足かせもなく空高く飛んでいるあの鳥を、人は自由と言うのだろう。
しかしあの鳥も、翼と引き換えに、大地を踏みしめる前足であったり、道具を使う指を失ったのだ。
空には遮るものはないが、それはつまり、とまり木がなければ、翼を休めることもできない。
見渡す限り広い空に、ひとりぼっち。
それこそ究極の自由だというのだろうか。
『鳥のように』
別れの挨拶をしなかったな。
さよならも、またね、も言わなかった。
ただ、ふりむかないで、と手を離しただけだ。
なんだかそれがとても自然で、当然のことで、そう言えばと思い出さなければずっと意識もしなかっただろうと思えた。
近いうちに再会できると確信してるから?
そもそも出会ったことすら夢のようなことだから?
多分どれも正しくて、どれも違っている。
わたしを覚えている者の中に、わたしはいる。それ以外の場所にわたしはいない。
本当に別れのときは、思い出がなくなったときだろう。
そのときが来たら、悲しい出来事をひとまとめにしておいてほしい。
そっと一緒に連れていくから。
『さよならを言う前に』
昨夜の激しい雨は、通り雨だったようだ。
この頃どうも、出かけるときに限って急な雨にあいがちな気がする。
歩いているときなら、傘をさすとか、どこかの軒下に雨宿りするのがいいのだけれど。どうしようもない場合が多くて困る。

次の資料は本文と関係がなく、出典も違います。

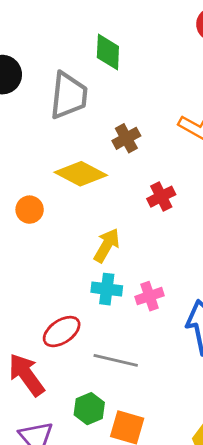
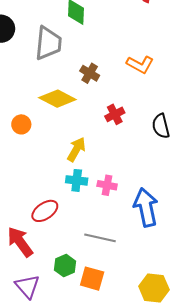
brown cross: (126, 138) -> (90, 73), turned -30
pink cross: (150, 296) -> (107, 185), turned 30
gray line: (116, 360) -> (100, 238), moved

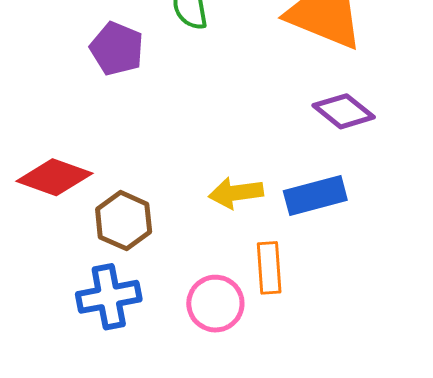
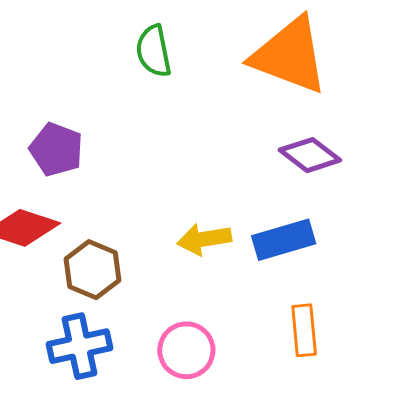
purple pentagon: (117, 49) -> (56, 149), moved
orange rectangle: (269, 268) -> (304, 330), moved

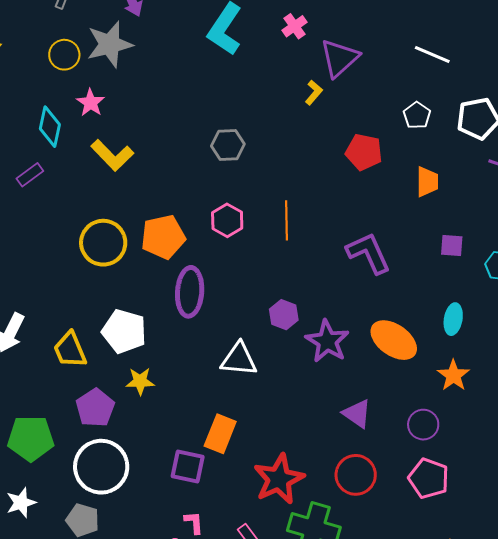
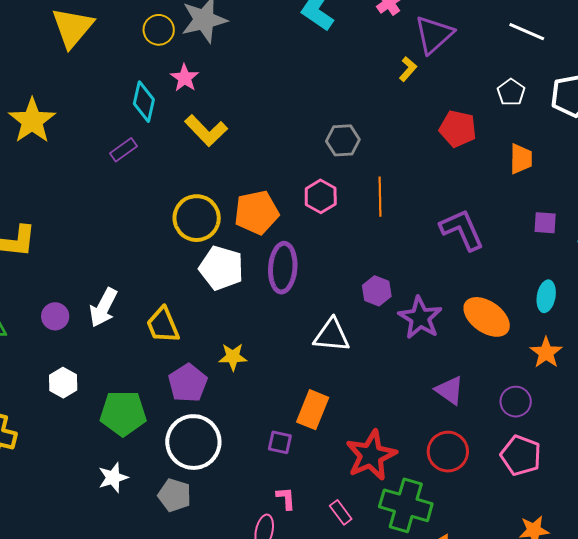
gray hexagon: (228, 145) -> (343, 140), moved
white pentagon: (124, 331) -> (221, 268), moved
purple square: (188, 467) -> (280, 442), size x0.7

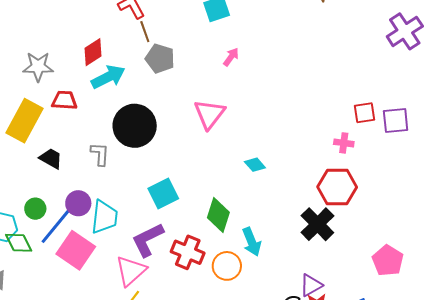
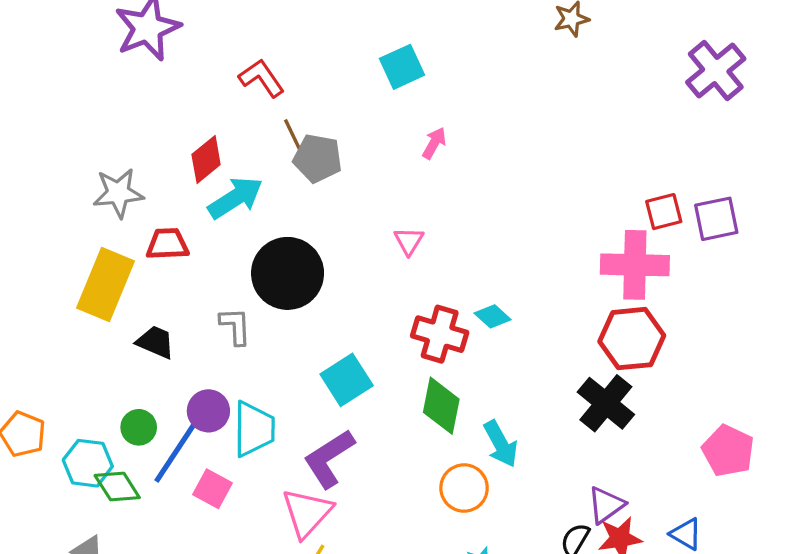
brown line: (145, 32) -> (293, 136), moved
pink triangle: (209, 114) -> (409, 241), size x0.6
pink cross: (344, 143) -> (635, 265), size x2.0
pink square: (76, 250) -> (212, 489), size x0.6
red cross: (188, 252) -> (440, 334), moved

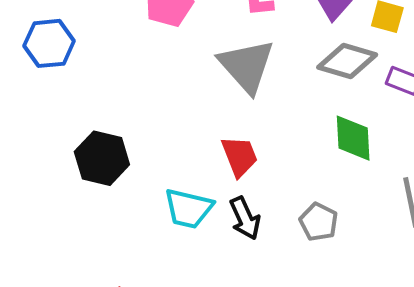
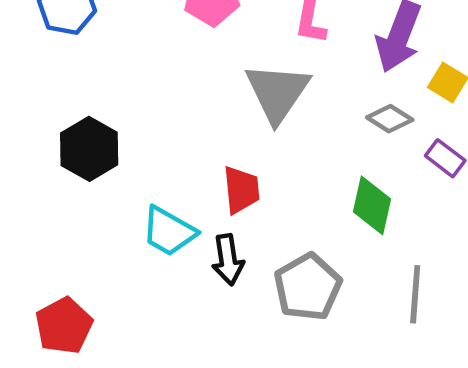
gray diamond: (347, 61) -> (390, 119), size x0.7
gray pentagon: (319, 222) -> (308, 287), size x1.5

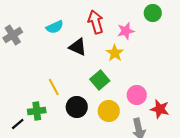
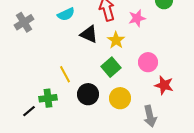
yellow star: (115, 53) -> (116, 40), moved
pink circle: (137, 95) -> (148, 62), moved
red star: (160, 109) -> (164, 85), moved

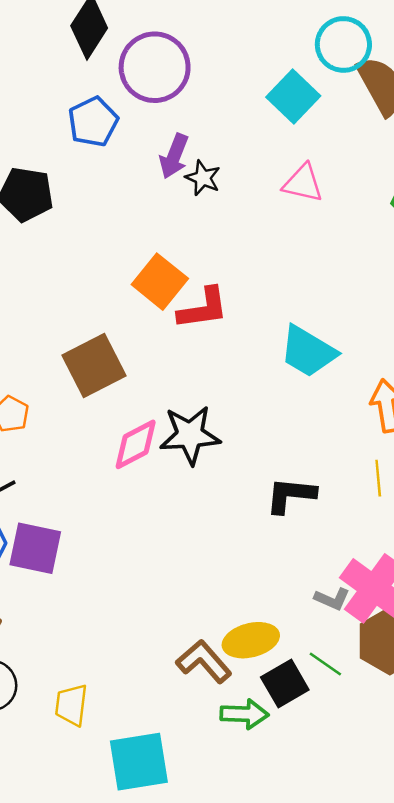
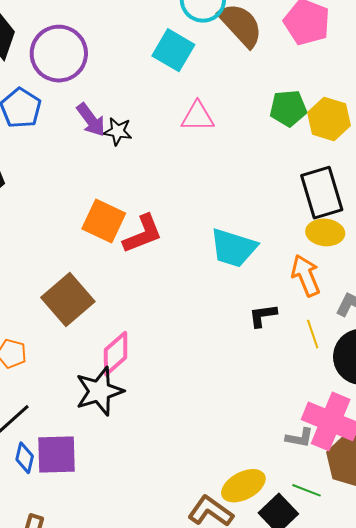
purple arrow: (174, 156) -> (91, 120), turned -45
black star: (190, 435) -> (99, 391), moved
black L-shape: (291, 495) -> (263, 316), moved, size x0.7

相棒は慣れたものなのか諦めているのか、文句を言わない。
とはいえ、ずぶ濡れになればきちんと拭いて、着替えて体を温めなくてはいけない。そうでなくては風邪をひいてしまうというのに、昨夜は心ここにあらずといった具合に適当に済ませて、だから今朝は寝込んでしまった。まったく、ずぼらなところは相変わらずだ。
今日も空を見上げる。すっかり晴れた空は、雨が降る気配もない。
頼むから、雨は降らないでほしい。
『空模様』
午前十時を過ぎたので、手洗いに立つ。
小用を足し、しっかり手洗いをしながら、鏡を見る。
顔色、特に異常なし。
近ごろはすっかり仕事にも慣れたからか、職場で“体調を崩す”ことはなくなった。
しかし、油断は禁物。調子に乗りやすい気質があると自覚しているならなおさらだ。
席に戻ると、隣の青年が体を乗り出して話しかけてくる。
「おかえりっす。いっつもこの時間トイレに行くっすよね」
にやりと笑って言う青年はサボりっすか? と暗に言いたいようだ。こういう時は、確か……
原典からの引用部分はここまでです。